Stale (Screenplay)

EXT. TOKYO BAR

TAKAI and AIYA are sitting outside a bar, beers in hand. Aiya is the more sophisticated of the two, dressed elegantly in a simple black dress. A cigarette dangles carelessly sexily from her mouth, and she is looking out at the road, where the occasional traffic will pass by to add some company to their lonely sojourn.

Takai is dressed more plainly in a worn suit, sans tie. He is a man who is fuelling the melancholy atmosphere. He’s sad, but not depressed, reflective but not lost. His hands are always fidgeting with something when he is thinking hard about something. In this case, the beer in his hand is constantly rotating with every thought.

TAKAI

How long have we done this dance Aiya?

AIYA

Long enough to know to we should stop.

TAKAI

So why don’t we?

AIYA

(looks over at him puzzled) Stop?

Takai nods seriously. Aiya considers the ramification of his question in silence for a moment.

AIYA

(shrugging) I’m unhappy, I suppose. That’s why I don’t want to stop. Why do you ask? Do you want to stop seeing me?

TAKAI

No, of course not. I guess I’m just wondering whether this whole thing is really worth all the trouble for you. Am I worth it?

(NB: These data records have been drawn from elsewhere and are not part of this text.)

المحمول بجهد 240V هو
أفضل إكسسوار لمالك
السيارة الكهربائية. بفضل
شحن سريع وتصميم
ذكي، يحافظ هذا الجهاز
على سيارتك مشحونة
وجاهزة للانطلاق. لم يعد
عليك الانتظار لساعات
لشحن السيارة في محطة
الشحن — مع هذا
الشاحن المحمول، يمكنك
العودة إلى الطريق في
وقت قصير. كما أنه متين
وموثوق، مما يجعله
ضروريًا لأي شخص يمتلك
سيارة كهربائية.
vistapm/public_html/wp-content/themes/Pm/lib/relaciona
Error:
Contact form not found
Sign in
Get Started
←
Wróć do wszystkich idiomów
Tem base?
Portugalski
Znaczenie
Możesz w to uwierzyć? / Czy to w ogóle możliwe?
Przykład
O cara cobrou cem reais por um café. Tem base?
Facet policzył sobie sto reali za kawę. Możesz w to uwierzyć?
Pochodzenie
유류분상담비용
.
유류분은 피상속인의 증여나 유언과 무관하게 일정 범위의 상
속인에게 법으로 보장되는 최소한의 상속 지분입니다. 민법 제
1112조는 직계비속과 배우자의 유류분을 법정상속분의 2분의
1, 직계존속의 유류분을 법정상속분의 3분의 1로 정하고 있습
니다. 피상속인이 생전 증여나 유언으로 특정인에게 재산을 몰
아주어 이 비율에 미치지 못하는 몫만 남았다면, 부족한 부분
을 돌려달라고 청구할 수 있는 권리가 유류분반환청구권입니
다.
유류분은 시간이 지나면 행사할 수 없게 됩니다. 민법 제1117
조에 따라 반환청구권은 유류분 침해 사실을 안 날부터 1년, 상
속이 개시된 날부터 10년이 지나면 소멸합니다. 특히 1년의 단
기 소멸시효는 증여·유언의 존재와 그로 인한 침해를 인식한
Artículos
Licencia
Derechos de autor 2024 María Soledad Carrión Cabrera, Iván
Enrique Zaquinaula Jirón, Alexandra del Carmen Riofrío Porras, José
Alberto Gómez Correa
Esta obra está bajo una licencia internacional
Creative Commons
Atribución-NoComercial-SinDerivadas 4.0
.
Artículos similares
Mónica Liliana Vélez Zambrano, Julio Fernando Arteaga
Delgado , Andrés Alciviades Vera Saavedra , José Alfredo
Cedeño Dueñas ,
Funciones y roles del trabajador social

Aiya reaches out to Takai and stops his hand from fidgeting with his beer. They look at each other poignantly. There is a quiet moment between them, where Takai is unable to meet her confident gaze.

AIYA

Of course you’re worth it. I have a lot more fun with you than Yoshi.

Takai falls silent at the answer. He isn’t particularly pleased or upset at the response. He lets go of Aiya’s hands and goes back to fidgeting with his beer and staring out at the road.

TAKAI

Do you love me Aiya?

AIYA

(pauses) Why do you ask Takai? What has gotten into you just now?

TAKAI

I’m not sure to be honest with you. I guess it’s the music and the time of the night (looks at his watch). Yeah, it’s definitely the time. I always start feeling a bit melancholy around this hour. I’m sorry Aiya, I know we’re supposed to keep things light between us.

AIYA

(gives him a pitying look) If it makes you feel any better Takai, at the moment, I am more in love with you than Yoshi.

TAKAI

(rolling the words off his tongue) at the moment ….

AIYA

(an exasperated sigh) I mean it Takai. I do love you more right now than Yoshi. But I think you already knew that this dance between us was always meant to be temporary. You know me … I will always want another dance partner. Even Yoshi knew this before he agreed to date me.

TAKAI

Have you always struggled with staying with the same partner?

AIYA

I suppose so. I’ve never been lacking for boyfriends. I guess it’s easy for me, which is a lot more than I can say for other girls. But they don’t have to deal with something I call the stale factor.

TAKAI

The “stale” factor?

AIYA

Yeah. I first started noticing it, when I dated my first boyfriend in high school. We were together for nearly 2 years. It was nice, but empty at the same time. We used to make love in the lockers when no one was there. I loved the way how he played with my neck. It was the most sensual massage I’ve ever gotten from a man.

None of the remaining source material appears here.